'Dar adeus aos manuais soviéticos: uma resposta ao camarada Rafael Neves' (Lencastre de Távora)
De todos estes conceitos abstratos em formas ideais que o camarada coloca, nao há esforço algum em qualquer momento do texto para dar se quer uma medida concreta do que significam para o Brasil e qual sua forma particular.
Por Lencastre de Távora para a Tribuna de Debates Preparatória do XVII Congresso Extraordinário.
Camaradas, em primeiro lugar gostaria de saudar este tão precioso espaço de debate aberto e público, essencial para a polêmica e avanço dos debates de nosso campo. Em segundo lugar, gostaria de fazer alguns apontamentos, enquanto apenas amigo da organização e não mais parte integrante dela, sobre uma tribuna recente do camarada Rafael Neves, intitulada “Aprofundar a Reconstrução Revolucionária Brasileira”. Recomendo a leitura de todes para que se possa seguir um debate construtivo.
Está tribuna não não se pretende a ser não uma resposta a tese central do camarada, por que está não passa de papagaiar bordões pró forma, no entanto o problema central que desejo apontar é justamente a falta de conteúdo que nosso campo se encontra quando fica fixo no jargão, estética e lógica dos manuais soviéticos da década de 30-50. Não temos o luxo de nos prendermos num passado que não existe mais e num horizonte teórico que pertence a outro tempo histórico. O tempo inexorável fez questão, e faz questão, de destruir qualquer um que não conseguir superar as formas antiquadas que não suportam mais o peso do devir.
Creio que um grande problema do campo marxista-leninista hoje no Brasil, pois aí que se limitam meus conhecimentos, é o do abstratísmo, no sentido de, infelizmente, sermos aparentemente incapazes de falar sobre qualquer concretude do Brasil enquanto formação social particularizada. Uso o advérbio infelizmente porque nos pretendemos ser revolucionários brasileiros, ainda sim copiamos a linguagem tosca e démodé dos manuais soviéticos ou dos livros aforismáticos da revolução cultural - sem sequer o mínimo exame crítico sobre o que dizem, como dizem ou porque dizem tal e tal coisa. Nesse sentido, exatamente como esses manuais de outrora, fugimos completamente do nosso objeto a ser transformado: o Brasil. Desta maneira, como muito da esquerda hoje, nos prendemos em linguagens saudosistas e formas já irrelevantes para ora.

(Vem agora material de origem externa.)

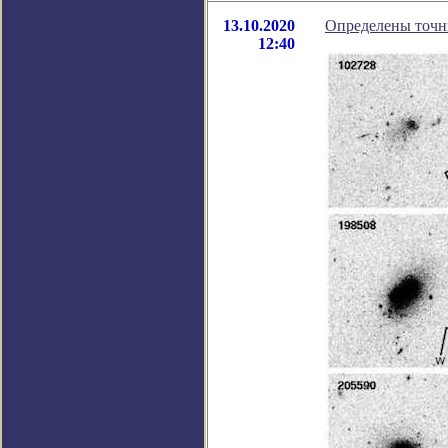
13.10.2020
Определены точны
12:40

Não darei o desprazer ao leitor de fazer acusações vagas:
“Somente um disciplinado e organizado partido proletário marxista-leninista poderá dirigir amplas massas do povo em direção à Revolução Brasileira e Anti-imperialista ininterrupta ao Socialismo, evitando os caminhos das derrotas que, hipoteticamente, possam ser impostos pela burguesia brasileira, por seus partidos e pelo revisionismo. O Partido que, com a ajuda das grandes massas do povo, devemos reconstruir, não deve ser um partido voltado para a disputa de eleições ou para conquistar um ou outro cargo na administração de governos burgueses, mas sim para organizar e orientar as lutas operárias, camponesas, estudantis, etc. por suas reivindicações políticas e econômicas, pela construção de um novo Estado democrático operário, popular e socialista, sob o controle direto das massas organizadas. Isso nada tem a ver com a velha democracia burguesa imposta pelos poderosos, que consiste na velha rotina de apertar um botão a cada dois anos para, depois, não mais se falar nisso.”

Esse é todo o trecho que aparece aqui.